- **Excerpted records**

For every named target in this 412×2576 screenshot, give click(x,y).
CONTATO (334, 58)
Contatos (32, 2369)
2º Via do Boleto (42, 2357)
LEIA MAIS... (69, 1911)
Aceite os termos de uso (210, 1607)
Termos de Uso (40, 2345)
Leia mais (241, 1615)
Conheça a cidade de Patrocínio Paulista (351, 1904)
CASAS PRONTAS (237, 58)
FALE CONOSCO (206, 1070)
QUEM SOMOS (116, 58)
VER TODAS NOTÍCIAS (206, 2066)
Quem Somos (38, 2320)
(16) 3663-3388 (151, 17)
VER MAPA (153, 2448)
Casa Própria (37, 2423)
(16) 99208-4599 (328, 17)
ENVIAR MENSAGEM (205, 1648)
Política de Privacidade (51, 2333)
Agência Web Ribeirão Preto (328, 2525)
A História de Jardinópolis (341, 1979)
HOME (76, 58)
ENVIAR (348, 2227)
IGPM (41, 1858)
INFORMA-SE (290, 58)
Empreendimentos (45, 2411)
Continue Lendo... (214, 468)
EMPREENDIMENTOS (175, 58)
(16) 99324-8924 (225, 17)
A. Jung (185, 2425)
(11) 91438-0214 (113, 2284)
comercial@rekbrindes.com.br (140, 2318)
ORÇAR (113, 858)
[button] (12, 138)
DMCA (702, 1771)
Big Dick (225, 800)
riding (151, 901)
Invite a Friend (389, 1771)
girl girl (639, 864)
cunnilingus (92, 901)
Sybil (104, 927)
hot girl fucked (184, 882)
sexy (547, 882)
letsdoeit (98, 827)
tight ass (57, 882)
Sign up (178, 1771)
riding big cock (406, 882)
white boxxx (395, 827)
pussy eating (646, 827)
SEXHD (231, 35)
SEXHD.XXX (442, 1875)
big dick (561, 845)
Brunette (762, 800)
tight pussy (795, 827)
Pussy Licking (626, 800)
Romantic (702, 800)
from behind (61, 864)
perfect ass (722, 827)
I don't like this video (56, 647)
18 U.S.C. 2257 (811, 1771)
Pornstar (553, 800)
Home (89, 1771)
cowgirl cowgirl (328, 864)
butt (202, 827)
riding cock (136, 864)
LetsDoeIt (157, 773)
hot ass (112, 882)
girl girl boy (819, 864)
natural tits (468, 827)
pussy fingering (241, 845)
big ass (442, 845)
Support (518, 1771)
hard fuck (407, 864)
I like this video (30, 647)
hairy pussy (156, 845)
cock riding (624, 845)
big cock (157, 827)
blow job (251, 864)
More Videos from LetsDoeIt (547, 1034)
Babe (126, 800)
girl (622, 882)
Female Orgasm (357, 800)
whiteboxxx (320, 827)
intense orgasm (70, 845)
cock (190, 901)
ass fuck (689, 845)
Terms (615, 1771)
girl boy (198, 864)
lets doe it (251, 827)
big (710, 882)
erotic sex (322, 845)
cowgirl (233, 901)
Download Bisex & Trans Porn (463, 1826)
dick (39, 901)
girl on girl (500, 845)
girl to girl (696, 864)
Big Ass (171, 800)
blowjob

- **Task prompt**
Of all the entries above, repeat only the lines from the line that has "EMPREENDIMENTOS (175, 58)" to the line that has "Sybil (104, 927)", both lines included, exactly.

- **Answer to the problem**
EMPREENDIMENTOS (175, 58)
(16) 99324-8924 (225, 17)
A. Jung (185, 2425)
(11) 91438-0214 (113, 2284)
comercial@rekbrindes.com.br (140, 2318)
ORÇAR (113, 858)
[button] (12, 138)
DMCA (702, 1771)
Big Dick (225, 800)
riding (151, 901)
Invite a Friend (389, 1771)
girl girl (639, 864)
cunnilingus (92, 901)
Sybil (104, 927)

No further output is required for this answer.